Many parents who are not married to their partners do not realise that financial claims including a lump sum and property transfer orders can be made against the other parent. In some cases the courts have awarded significant sums of money over £1m to the mother. (Obviously there is no reason why an unmarried father could not apply against a mother if he was the child’s main carer).

Two recent cases show the different approaches that may be taken by the courts in such cases. In the first case called DE v AB heard in 2010 but only reported recently the mother brought proceedings under Schedule 1 Children Act 1989 which gives the parents of children (whether married or not) the right to apply to a court for financial support including a lump sum order and property adjustment order. In this case the child was aged almost 3. The mother had been earning £70,000 per annum and had purchased a property with a mortgage of £570,000 which was increased, when she became pregnant to £600,000. The father had been working as a trader but was made redundant in 2004 and received a pay off of just under £1m. He decided not to work and live off this money for the next few years. As a result he enjoyed a lavish lifestyle. He purchased a house worth £1.2m and had liquid assets remaining of around £358,000.

The Child Support Agency assessed his salary in his new business venture at £28,000 per annum and assessed child maintenance accordingly.
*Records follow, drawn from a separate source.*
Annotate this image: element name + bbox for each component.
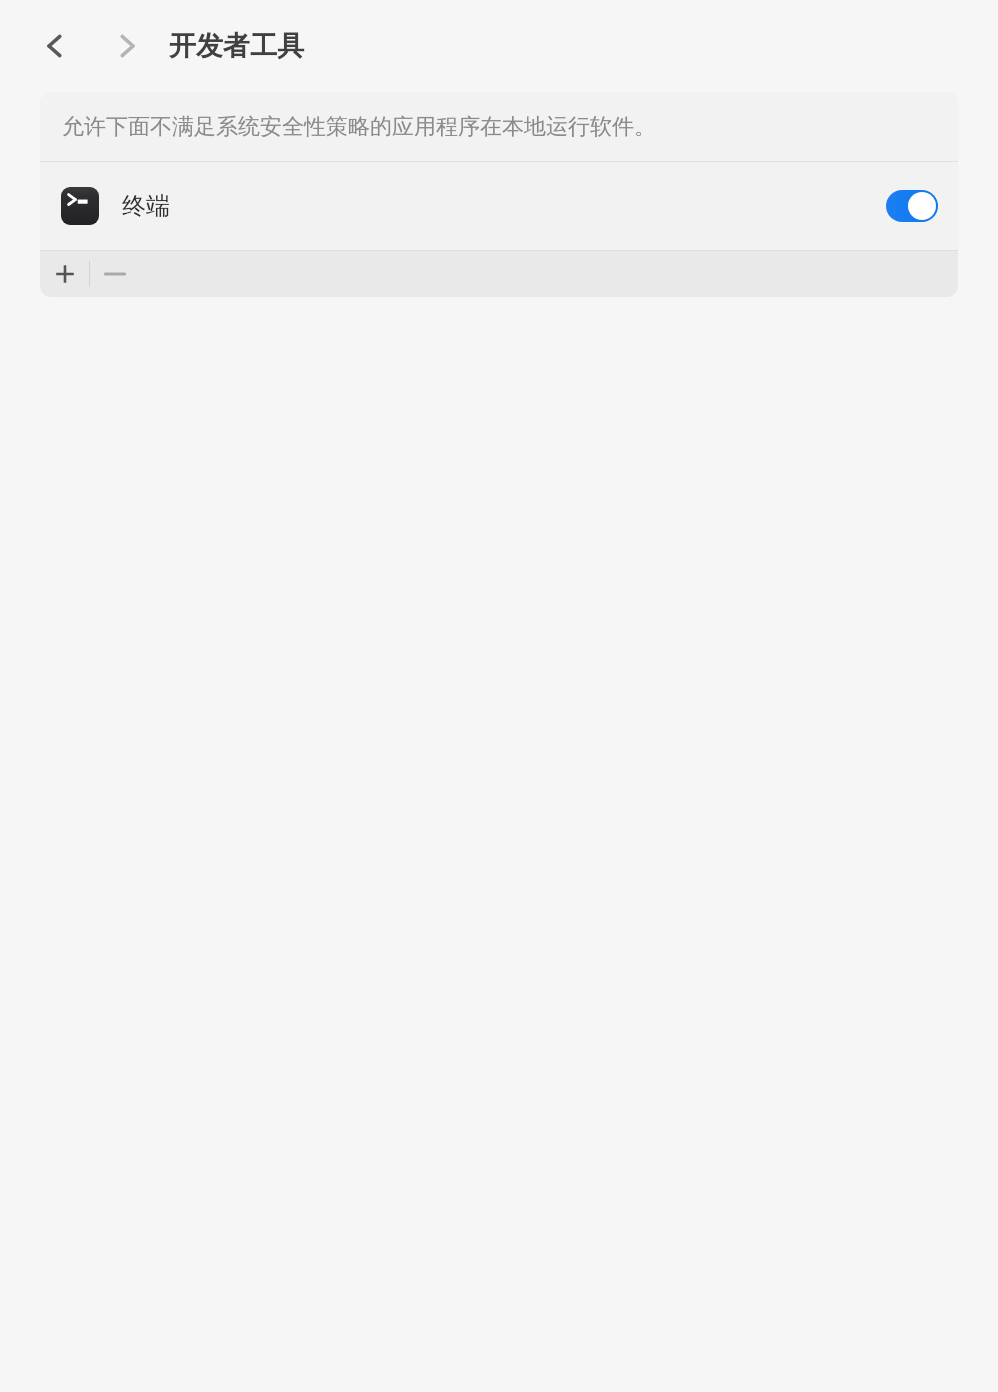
staticText: 开发者工具 [169, 29, 304, 63]
button[interactable]: 终端 开关 [886, 190, 938, 222]
staticText: 允许下面不满足系统安全性策略的应用程序在本地运行软件。 [62, 113, 656, 141]
button[interactable]: Remove [90, 251, 139, 297]
button[interactable]: 终端 [40, 162, 958, 250]
staticText: 终端 [122, 191, 170, 221]
button[interactable]: Forward [105, 24, 149, 68]
button[interactable]: Add [40, 251, 89, 297]
button[interactable]: Back [33, 24, 77, 68]
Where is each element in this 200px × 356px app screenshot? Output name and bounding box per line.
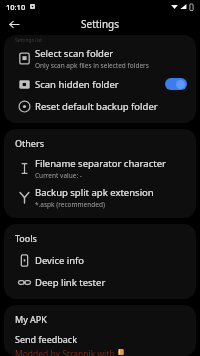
button[interactable]: Filename separator character <box>4 154 196 183</box>
staticText: Filename separator character <box>35 157 166 170</box>
button[interactable]: Modded by Strannik with <box>4 348 196 356</box>
staticText: Device info <box>35 254 85 267</box>
button[interactable]: Reset default backup folder <box>4 95 196 117</box>
button[interactable]: Deep link tester <box>4 271 196 293</box>
staticText: 10:10 <box>6 2 26 12</box>
staticText: Tools <box>15 232 37 244</box>
staticText: Settings list <box>15 37 43 44</box>
button[interactable]: Backup split apk extension <box>4 183 196 212</box>
staticText: My APK <box>15 313 47 325</box>
staticText: Others <box>15 137 44 149</box>
button[interactable]: Scan hidden folder toggle <box>165 78 187 90</box>
staticText: Current value: - <box>35 171 82 180</box>
button[interactable]: Send feedback <box>4 330 196 348</box>
staticText: Backup split apk extension <box>35 186 154 199</box>
staticText: Scan hidden folder <box>35 78 119 91</box>
staticText: Settings <box>81 17 120 31</box>
staticText: Deep link tester <box>35 276 106 289</box>
staticText: Send feedback <box>15 333 77 345</box>
staticText: Only scan apk files in selected folders <box>35 61 149 70</box>
button[interactable]: Select scan folder <box>4 44 196 73</box>
staticText: Modded by Strannik with <box>15 348 115 356</box>
button[interactable]: Device info <box>4 249 196 271</box>
button[interactable]: Back <box>5 15 23 33</box>
button[interactable]: Scan hidden folder <box>4 73 196 95</box>
staticText: Select scan folder <box>35 47 114 60</box>
staticText: Reset default backup folder <box>35 100 158 113</box>
staticText: *.aspk (recommended) <box>35 200 105 209</box>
However, the original trial judge found his salary to be close to £100,000 PA even though the business had been wound up. The judge at the first hearing ordered that the father should provide a trust fund of £250,000 to house the child on the basis that the money would revert to the father when the child finished full time education. The judge also ordered that the father should pay £85,000 to meet part of the mother’s debts. Until the time of the first trial the father had paid 50% of the costs of a nanny and nursery school fees and maintenance of £22 per week in accordance with the child support assessment. The husband appealed against the decision. The judge hearing the appeal was a very highly experienced Mrs Justice Barron said the trial judge was entitled to take the broad brush approach in assessing what sum would be fair in all the circumstances and was not required to carry out a detailed accountancy exercise. However, some analysis is required to demonstrate how the final figure was reached and this was absent in this case. The Judge felt that the housing fund figure of £250,000 was un-appealable given the level of the father’s equity in his property. However the effect of the further award of £85,000 would leave the father with effectively little or no capital. The absence of any justification for the judge’s reasoning meant the Court was free to exercise its discretion fresh. The father had already paid £40,000 towards the lump sum which left him with £68,000 less his costs which would provide him with sufficient to provide a deposit for a flat. Still a good outcome for the mother and child.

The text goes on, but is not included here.